Sarah Jane Smith does a lot of detective work on her own in this story, making her more than just a helpless and screaming comnpanion. Regrettably, though she does discover a lot on her own about some of the mechanics of what's going on, she only discovers who is in the conspiracy by by falling prey to each culprit in succession.


On the other hand, it's a great story about conspiracy, personal loyalties, and the frictions that arise between the British army and UNIT. And the downfall of a trusted member of the team *is* sad. Liz Sladen is great and believable, and it's nice to see her following out her own line of investigation to a solid conclusion. I wish her character had stayed that independent in the stories that followed this one. But watching DINOSAURS has inspired me to get together a Sarah Jane story. I've already titled it "Death and Chocolate" and hope to get it outlined over the next two weeks. To give her proper credit, it ought to be a complex mystery, and those take a lot of work!


I'd still like to see Liz Sladen (Sarah Jane Smith) next year at the convention and hope for it, but even if I don't, I am REALLY glad that all of the Third Doctor adventures were released at last on video (just in time for DVDs!)
 
Sunday, December 07, 2003
 
Another great cure!
I started a sore throat on the last day of the Doctor Who convention, and it blossomed into roaring pain on the two-day trip home. Once I got back to North Carolina, I went to the Harris Teeter where my Chinese grocery clerk dispenses home remedies as well as tips on the freshest produce.

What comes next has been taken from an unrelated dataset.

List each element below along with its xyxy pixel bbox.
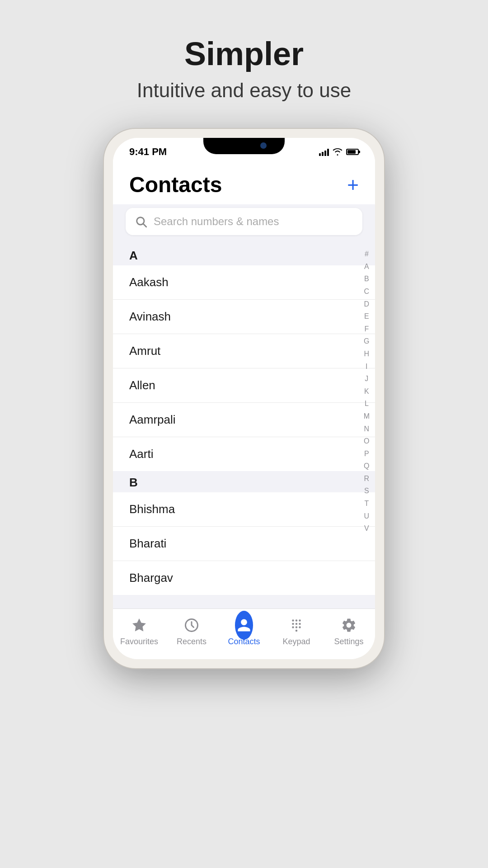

I asked him how to cure a severe sore throat, and he told me to take a good-sized piece of fresh ginger (two and a half inches or maybe three inches), peel it, pound it out with a hammer, then put it in a saucepan and cover it with two cups of water. Simmer it for a while. Then drain off the liquid and drink it.


I refined this a bit further by thinly slicing the ginger rather than pounding it (too tired to pound), and I added freshly squeezed lemon juice to it after I poured it off into a mug Woooooo-Weeeeeee! It was like drinking fire, but it took a lot of the soreness right out. For my second serving, I let the ginger simmer for several hours in a couple cups of water. This increased the potency. Again, it seemed to help my body fight what had been a really bad sore throat.

By the third day after I'd started the ginger, the sore throat was cleared up, although the infection had moved high up into my glands and sinuses as it worked its way out of my system. I was really congested. Today I felt better yet, and I expect to be just about well by tomorrow. But now that I've had to give up coffee (owing to this stress thing), I've become accustomed to steaming, flaming ginger tea with lemon in the mornings.